Friday, December 25, 2009

High Fidelity

Here's how this works. I read a book or two and tell you about them and try not to get too long-winded, and maybe you'd like to think about reading them as well. This time, a review of High Fidelity (Penguin/Riverhead 1995).



There's a blurb on the back of this book, Nick Hornby's debut novel, warning men to keep it away from women. Sound advice. There are some things about fellows that ladies are better off not knowing.

Maybe the most surprising thing about reading the book was learning how very faithful the film adaptation was. I remember that a mailing list that I used to be on was absolutely livid that it was relocated from London to Chicago, but I wasn't distracted by the change of venue at all. It's a story about archetypes as much as characters, and some folk are the same the world over, especially if they work at or spend lots of time in record stores like Championship Vinyl.

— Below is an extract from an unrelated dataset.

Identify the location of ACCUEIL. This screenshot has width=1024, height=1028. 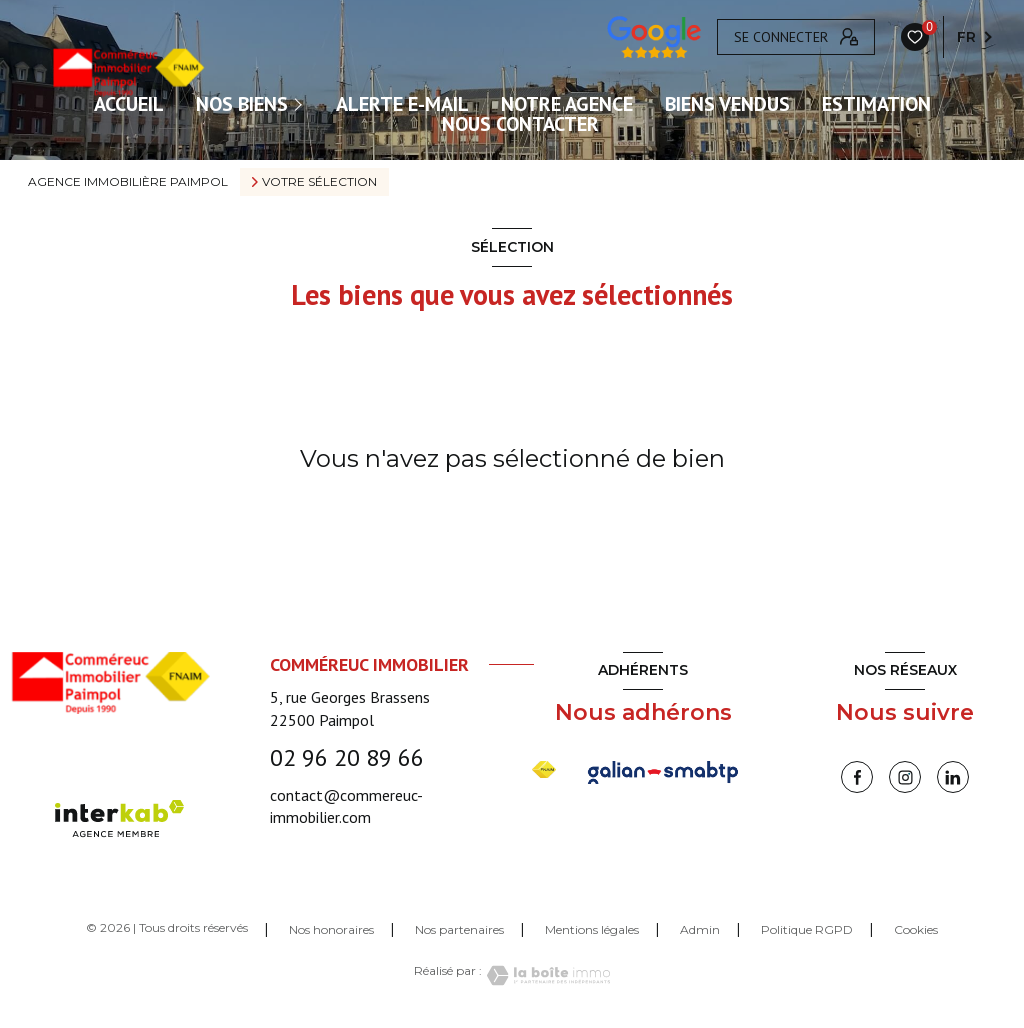
(129, 104).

If you are not familiar with it, it's the story of a breakup and its aftereffects. Rob, like all men, can, if he chooses, catalog everything in neat and easily-followed lists. He does not forget the incidents in his past which he has elected to classify as being massively important. If he didn't do that, he'll forget completely in time, which is how some guys can easily remember the names of everybody who took the stage at the Concert for Bangla Desh but have trouble remembering our significant other's extended family. His lover Laura - their names coming from the leads in The Dick Van Dyke Show can't be a coincidence - has become fed up with his complacence and left him.

Rob broods, he justifies, he totally lacks insight into how his actions are perceived, and he's a whole lot like everybody I've ever met or been myself who's just been dumped. Maybe this book is less a secret strategy guide for women dealing with guys as it is a reminder to men that it's okay; we're all like that sometimes. Happily recommended.